Tout protocole observé,

Permettez-moi de vous souhaiter à tous la bienvenue à cette Réunion Plénière du Groupe des Superviseurs Bancaires Francophones.

C’est avec un immense plaisir que La Banque de Maurice vous accueille une deuxième fois en cette année, après notre Réunion de mars dernier, en présentiel, à l'île Maurice.

Tout d’abord, il serait opportun de nous remémorer les échanges fructueux que nous avons eus au premier trimestre, concernant la lutte contre le blanchiment des capitaux et le financement du terrorisme ainsi que certains sujets connexes, tels que les nouvelles technologies visant à aider les superviseurs dans leur tâche de plus en plus exigeante et les normes internationales fournissant l’encadrement nécessaire à l’accomplissement de leur mission.

Il est essentiel de rappeler, en particulier, l’initiative de la Banque Al-Maghrib et la Banque de Maurice visant à rédiger un rapport conjoint sur la lutte contre le blanchiment des capitaux dont nous aurons l’occasion, un peu plus tard aujourd’hui, d’en connaître les détails.

Mesdames et Messieurs, les défis auxquels sont confrontés les banques centrales et les superviseurs bancaires sont multiples. D’une part, la reprise économique dans l’ère post-Covid et les risques émanant des conflits géopolitiques contemporains ont donné lieu à une inflation galopante poussant les banques centrales du monde entier à resserrer leurs politiques monétaires en augmentant durablement les taux d’intérêt.  D’autre part, le changement climatique, la digitalisation du système et des services bancaires, la cybersécurité et les récentes faillites bancaires aux États-Unis et en Suisse sont autant de sujets qui requièrent inévitablement l’attention et les actions des superviseurs.

Les thèmes à l’ordre du jour sont particulièrement pertinents dans cet environnement difficile, où les standards internationaux représentent des normes importantes destinées à soutenir les juridictions dans le renforcement de la stabilité des systèmes bancaires et financiers, ainsi qu’à minimiser les risques systémiques.

Nous allons, comme convenu, faire état des principales innovations de l’accord international de Bâle III ainsi que de la révision des Principes Fondamentaux du Comité de Bâle pour un contrôle bancaire efficace.

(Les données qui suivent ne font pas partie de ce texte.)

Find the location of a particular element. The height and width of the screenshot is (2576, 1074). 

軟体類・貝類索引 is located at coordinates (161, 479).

À ce stade, il convient de souligner que les accords de Bâle ont subi, depuis Bâle I, un renforcement constant des exigences en matière de fonds propres pour couvrir les différents types de risque tels que le risque de crédit, de marché, opérationnel, ainsi qu’un coussin de conservation. Bâle III constitue ainsi une refonte fondamentale du régime mondial de fonds propres réglementaires, mettant particulièrement l’accent sur le quantum et la qualité des fonds propres des banques.

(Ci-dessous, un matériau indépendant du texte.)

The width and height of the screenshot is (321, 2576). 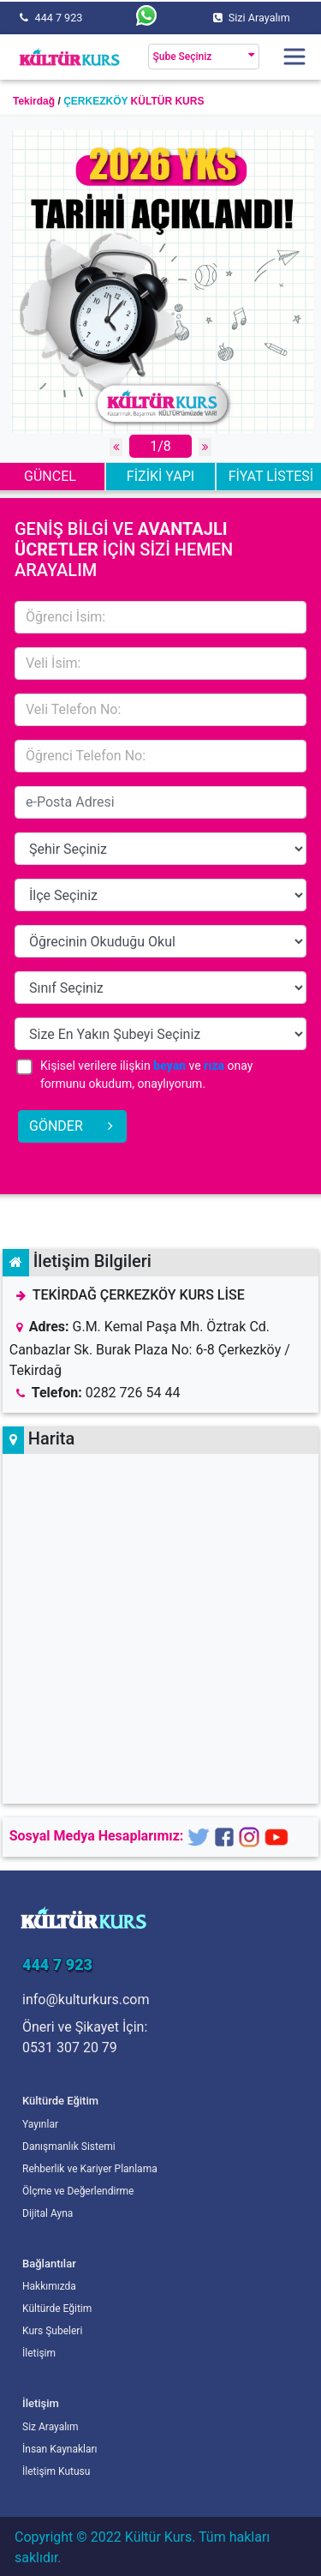 What do you see at coordinates (169, 1065) in the screenshot?
I see `beyan` at bounding box center [169, 1065].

De plus, Bâle III introduit des normes de liquidité et des mesures macro prudentielles pour prévenir l’accumulation du risque systémique. Ce nouveau dispositif renforce considérablement la capacité des banques à absorber des pertes et contribue, dans le même sillage, au maintien de la stabilité financière.

La récente pandémie de Covid-19 a démontré que les réformes mises en œuvre dans le cadre de Bâle III ont amélioré la résilience du secteur bancaire. Le secteur bancaire a ainsi pu résister au choc tout en soutenant l’économie réelle à travers les moratoires ainsi que d’autres acteurs impactés par la pandémie.

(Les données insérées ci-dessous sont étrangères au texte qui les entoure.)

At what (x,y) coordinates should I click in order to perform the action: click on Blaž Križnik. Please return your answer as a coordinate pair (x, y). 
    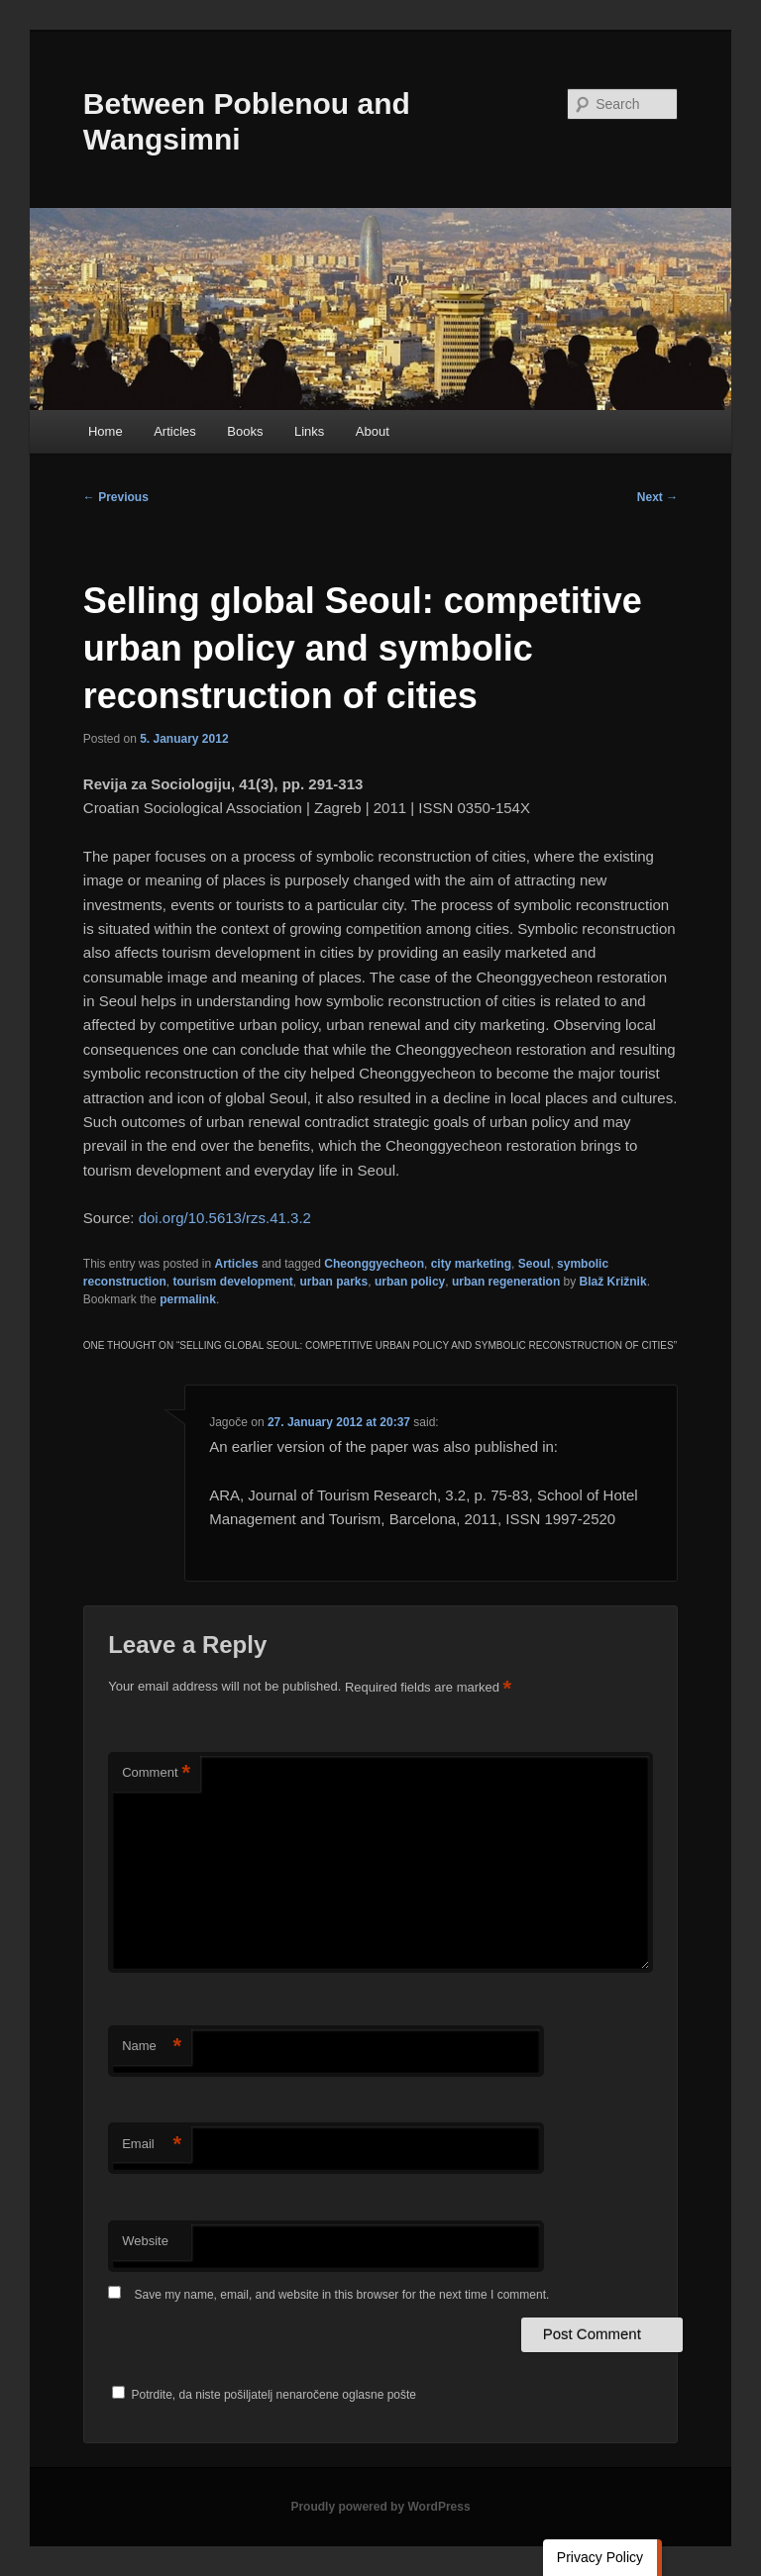
    Looking at the image, I should click on (613, 1281).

Le Secrétariat Général de l’ACPR fera le point sur les innovations de Bâle III ainsi que sur l’état de leur mise en œuvre dans les grandes juridictions.

Les normes de Bâle s'appliquent, à priori, aux banques actives à l'échelle internationale. Il est donc impératif de souligner que chaque juridiction doit déterminer son degré d’adhésion aux normes de Bâle selon ses spécificités. La notion de proportionnalité est un facteur clé à prendre en compte surtout pour les non-membres du Comité de Bâle, comme Maurice.

L'île Maurice a choisi d’adhérer en large partie aux accords de Bâle, en tenant compte de son système financier centré sur les banques. En effet, sur les 19 banques opérant dans la juridiction, huit sont des filiales de grandes banques internationales tant dis que trois sont des succursales de banques internationales.

En outre, je voudrais souligner qu’en tant que centre financier international de renom, Maurice souscrit aux normes ainsi qu’aux meilleures pratiques internationales. Puisque Bâle III est la norme pour notre secteur bancaire, mener à bien les réformes nécessaires est impératif afin de maintenir notre avantage compétitif et préserver la réputation de notre juridiction.

Mesdames et Messieurs, Bâle I a été adopté dans notre juridiction dès 1993.  Le ratio minimal de solvabilité des banques initialement fixé à 8 pour cent par la Banque de Maurice a été porté à 10 pour cent en 1998. 

Pour poursuivre avec notre expérience des Accords de Bâle, je tiens à souligner que l’adoption de Bâle II dans le pays en 2008 s’est déroulée de manière progressive donnant aux banques le délai nécessaire pour aligner leur cadre de gestion des risques sur les exigences de Bâle II.  De façon similaire, la mise en œuvre des exigences de fonds propres de Bâle III et du ratio de liquidité à court terme (Liquidity Coverage Ratio) a été un processus progressif.

En juin 2014, la Banque de Maurice a introduit une ligne directrice pour les banques d'importance systémique domestique (D-SIBs), visant à établir un système de référence pour évaluer l'importance systémique des banques et à garantir que les banques d'importance systémique ont la capacité d'absorber des pertes en augmentant leurs fonds propres. Le supplément de capital a été déterminé entre 1,0 et 2,5 pour cent selon l’importance systémique de ces banques.

Mesdames et Messieurs, malgré les impacts de la pandémie, la volatilité des marchés des changes et la hausse des taux d’intérêt, le secteur bancaire mauricien reste résilient.

Je suis convaincu que cette résilience découle, en partie, de notre adoption rapide des mesures spécifiques de Bâle III. Je suis donc enthousiaste à l’idée de poursuivre la mise en œuvre des mesures restantes de Bâle III et des Réformes de l’après-crise.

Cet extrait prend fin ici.